If you do choose to insulate the pipes by yourself, good insulation materials for pipes are:

  • Wraps or roll insulation: Lots of plumbers, hardware stores and big box retailers provide insulation – typically fiberglass, foam wraps or pipe sleeves – that you can use to wrap or fit around your pipes. They are sold in various lengths and sizes to suit the needs of your home.
  • Newspaper: To some degree, newspaper can be used as insulation. If the weather is going to get cold and you aren’t able to put in more insulation soon enough, try wrapping uninsulated pipes in this.
  • Towels or rags: If you aren’t able to buy insulation and don’t have any newspaper close by, wrapping notably vulnerable pipes with towels or clean rags as a final effort can be just enough to keep the cold air off the pipes.

Another preventative step you can attempt to keep pipes from becoming frozen is to fill any cracks that could permit cold air inside your home. Keep an eye on the window frames, which can draw in surprisingly powerful drafts. Not only should this help to keep your pipes from freezing, but it will have the added benefit of making your home more energy efficient.

Five More Ways to Keep Your Pipes from Freezing:

  • Open the cabinet doors. Opening the cabinet doors underneath the sinks and other areas of your home with plumbing will permit more warm air from the rest of the room to flow near the pipes.
  • Letting water drip. Keeping the water flowing by letting your faucets drip even just a little can help thwart frozen pipes.
  • Open interior doors. By opening doors between rooms or hallways, your home can be heated more equally. This is particularly important if you have a room that is frequently colder or hotter than the rest of the home.
  • Close the garage door. The exception to the open doors advice is the garage door, which you should keep down – namely if your water lines run through the garage.
  • Keep the heat steady. Experts suggest setting the thermostat at a persistent temperature and leaving it in place, rather than allowing it to get cooler at night. Set it no cooler than 55 degrees.
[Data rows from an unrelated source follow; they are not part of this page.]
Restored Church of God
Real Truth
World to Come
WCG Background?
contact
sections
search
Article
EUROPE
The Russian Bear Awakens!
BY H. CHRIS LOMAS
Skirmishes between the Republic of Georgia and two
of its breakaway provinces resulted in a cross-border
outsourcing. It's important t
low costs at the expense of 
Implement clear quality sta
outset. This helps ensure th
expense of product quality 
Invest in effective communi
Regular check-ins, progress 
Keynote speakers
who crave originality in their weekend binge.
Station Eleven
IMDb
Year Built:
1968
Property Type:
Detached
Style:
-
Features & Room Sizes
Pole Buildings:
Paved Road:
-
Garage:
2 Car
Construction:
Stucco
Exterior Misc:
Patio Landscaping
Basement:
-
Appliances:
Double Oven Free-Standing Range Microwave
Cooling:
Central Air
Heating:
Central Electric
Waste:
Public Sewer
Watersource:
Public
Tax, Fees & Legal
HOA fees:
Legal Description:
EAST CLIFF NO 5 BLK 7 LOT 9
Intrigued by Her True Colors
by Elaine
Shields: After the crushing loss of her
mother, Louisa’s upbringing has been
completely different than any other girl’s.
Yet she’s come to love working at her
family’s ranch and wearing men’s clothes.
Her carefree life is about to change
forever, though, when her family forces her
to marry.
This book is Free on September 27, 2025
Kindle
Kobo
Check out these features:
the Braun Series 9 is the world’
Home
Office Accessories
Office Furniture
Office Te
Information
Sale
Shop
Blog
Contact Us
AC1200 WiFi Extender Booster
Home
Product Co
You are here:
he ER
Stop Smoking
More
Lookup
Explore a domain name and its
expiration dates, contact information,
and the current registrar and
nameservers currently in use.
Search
How to Keep Pipes from Freezing in an Empty Home

When you’re inside a house, it’s easier to know when something goes wrong. But what added steps can you take to prevent pipes from freezing in an empty home or vacation home when the damages from a frozen pipe can remain unnoticed for days or even weeks?
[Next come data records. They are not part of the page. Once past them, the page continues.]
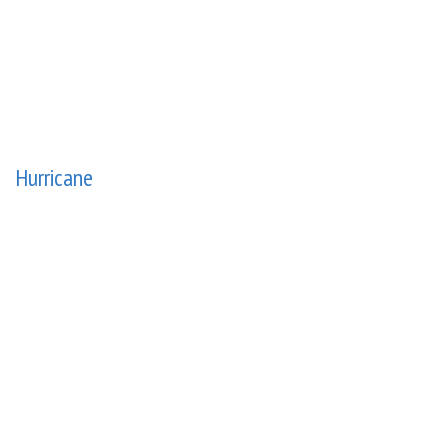
Hurricane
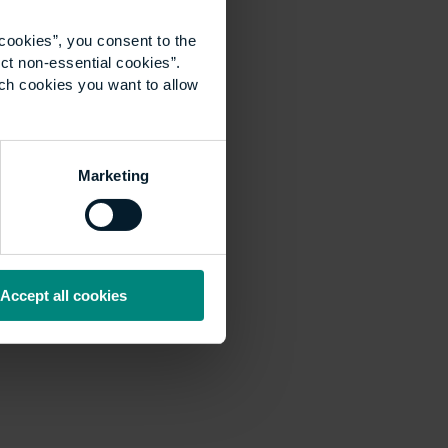
cookies”, you consent to the
ct non-essential cookies”.
ich cookies you want to allow
Marketing
Accept all cookies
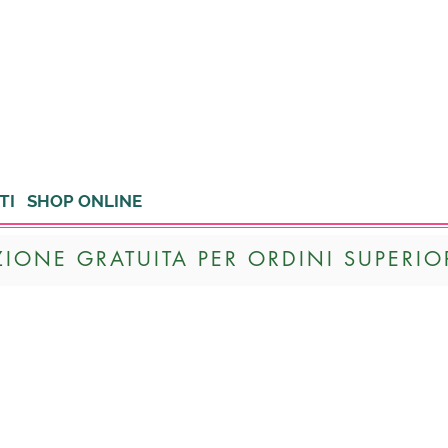
TI
SHOP ONLINE
ZIONE GRATUITA PER ORDINI SUPERIOR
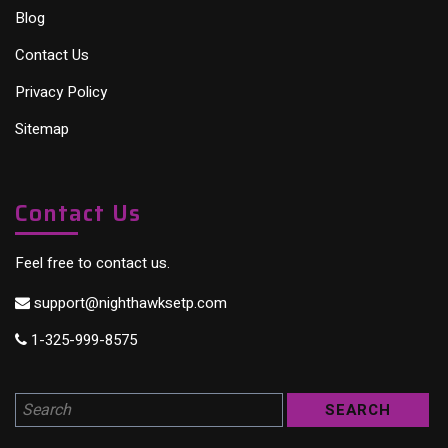
Blog
Contact Us
Privacy Policy
Sitemap
Contact Us
Feel free to contact us.
support@nighthawksetp.com
1-325-999-8575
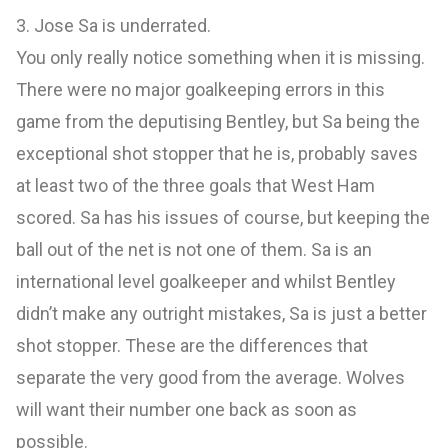
3. Jose Sa is underrated.
You only really notice something when it is missing.
There were no major goalkeeping errors in this
game from the deputising Bentley, but Sa being the
exceptional shot stopper that he is, probably saves
at least two of the three goals that West Ham
scored. Sa has his issues of course, but keeping the
ball out of the net is not one of them. Sa is an
international level goalkeeper and whilst Bentley
didn’t make any outright mistakes, Sa is just a better
shot stopper. These are the differences that
separate the very good from the average. Wolves
will want their number one back as soon as
possible.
As with the main residence, placing extra insulation around any exposed water lines, opening interior doors throughout the home and winterizing the vacant home are the first steps to try at first.
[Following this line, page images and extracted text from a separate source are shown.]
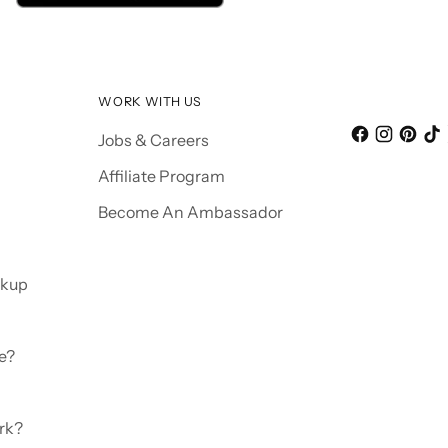
WORK WITH US
Jobs & Careers
Affiliate Program
Become An Ambassador
ckup
e?
rk?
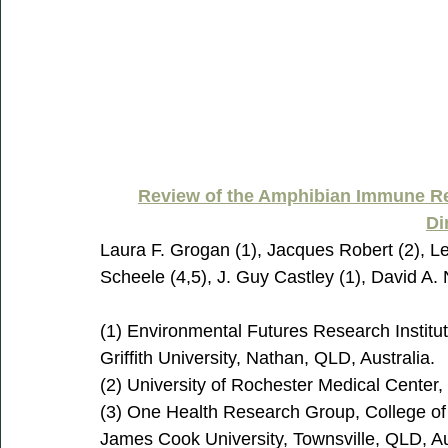
Review of the Amphibian Immune Re
Di
Laura F. Grogan (1), Jacques Robert (2), Le
Scheele (4,5), J. Guy Castley (1), David A.
(1) Environmental Futures Research Institu
Griffith University, Nathan, QLD, Australia.
(2) University of Rochester Medical Center
(3) One Health Research Group, College of 
James Cook University, Townsville, QLD, Au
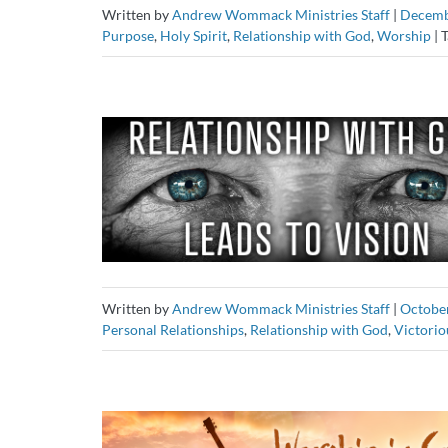
Written by
Andrew Wommack Ministries Staff
|
Decemb
Purpose
,
Holy Spirit
,
Relationship with God
,
Worship
|
T
Written by
Andrew Wommack Ministries Staff
|
October
Personal Relationships
,
Relationship with God
,
Victorio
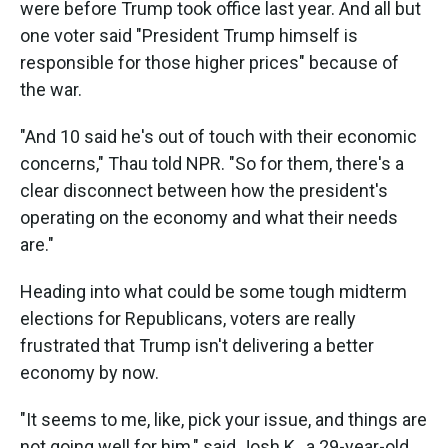
were before Trump took office last year. And all but
one voter said "President Trump himself is
responsible for those higher prices" because of
the war.
"And 10 said he's out of touch with their economic
concerns," Thau told NPR. "So for them, there's a
clear disconnect between how the president's
operating on the economy and what their needs
are."
Heading into what could be some tough midterm
elections for Republicans, voters are really
frustrated that Trump isn't delivering a better
economy by now.
"It seems to me, like, pick your issue, and things are
not going well for him," said Josh K., a 29-year-old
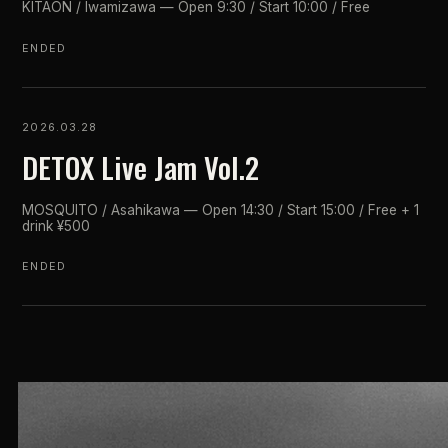
KITAON / Iwamizawa — Open 9:30 / Start 10:00 / Free
ENDED
2026.03.28
DETOX Live Jam Vol.2
MOSQUITO / Asahikawa — Open 14:30 / Start 15:00 / Free + 1
drink ¥500
ENDED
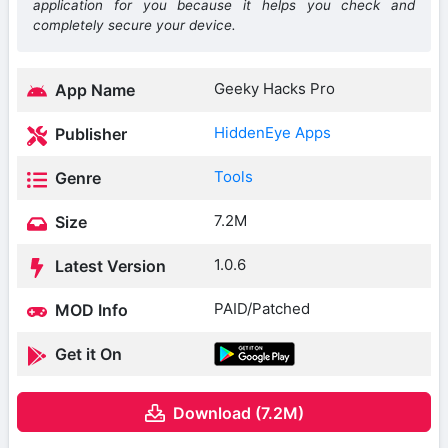
application for you because it helps you check and
completely secure your device.
Geeky Hacks Pro
App Name
HiddenEye Apps
Publisher
Tools
Genre
7.2M
Size
1.0.6
Latest Version
PAID/Patched
MOD Info
Get it On
Download (7.2M)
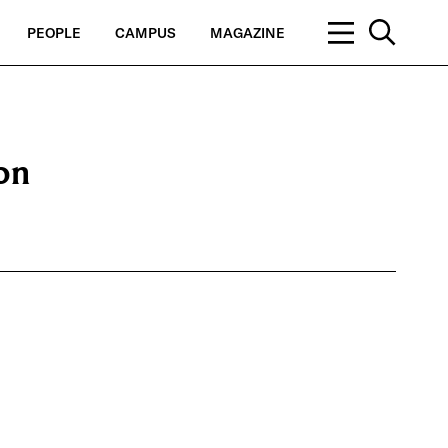
PEOPLE
CAMPUS
MAGAZINE
ion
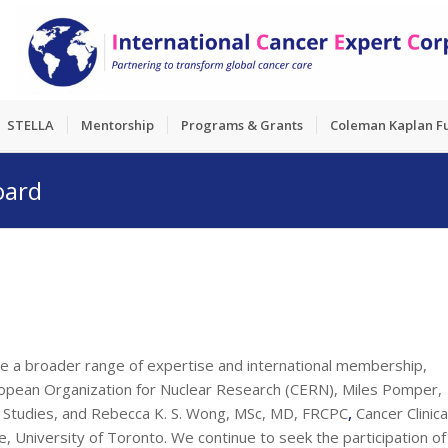
STELLA
Mentorship
Programs & Grants
Coleman Kaplan F
oard
e a broader range of expertise and international membership,
uropean Organization for Nuclear Research (CERN), Miles Pomper,
on Studies, and Rebecca K. S. Wong, MSc, MD, FRCPC
,
Cancer Clinica
 University of Toronto. We continue to seek the participation of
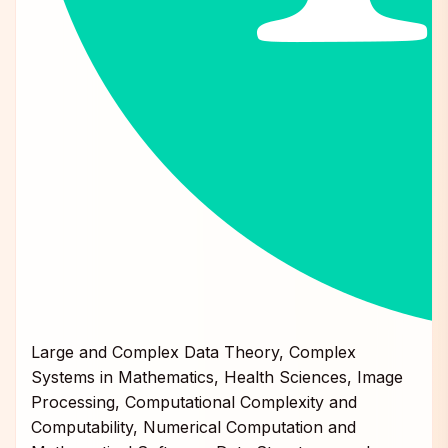
Large and Complex Data Theory, Complex
Systems in Mathematics, Health Sciences, Image
Processing, Computational Complexity and
Computability, Numerical Computation and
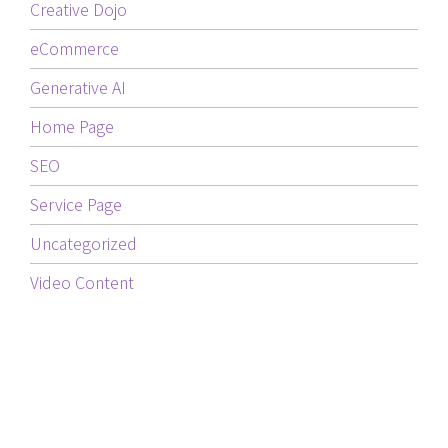
Creative Dojo
eCommerce
Generative AI
Home Page
SEO
Service Page
Uncategorized
Video Content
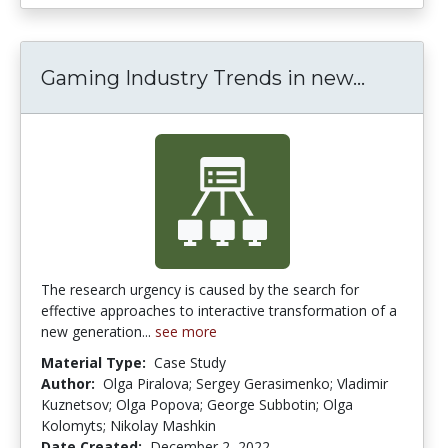
Gaming Industry Trends in new...
Gaming I
The research urgency is caused by the search for
effective approaches to interactive transformation of a
new generation...
see more
Material Type:
Case Study
Author:
Olga Piralova; Sergey Gerasimenko; Vladimir
Kuznetsov; Olga Popova; George Subbotin; Olga
Kolomyts; Nikolay Mashkin
Date Created:
December 2, 2022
Other Steps to Stop Pipes from Freezing in a Vacant Home:

  1. Leave the heat on. Even though you aren't currently using the home, it’s best to keep the heat on – even if you adjust the thermostat down lower than you would if you were there. As with a primary residence, experts encourage keeping the temperature at no lower than 55 degrees.
  2. Shut water off and drain the lines. If you’re going to be away for a long time or are winterizing a vacation cabin or cottage, shutting the water off to the house and clearing the water out of the water lines is one way to stop pipes from freezing and bursting open. Don’t forget to drain the water out of all appliances, like the hot water heater, as well as the toilets. See to it that you get all the water from the pipes. If you’re unsure of how to clear out the water from the pipes, or don’t feel secure handling it on your own, a plumber in will be delighted to help.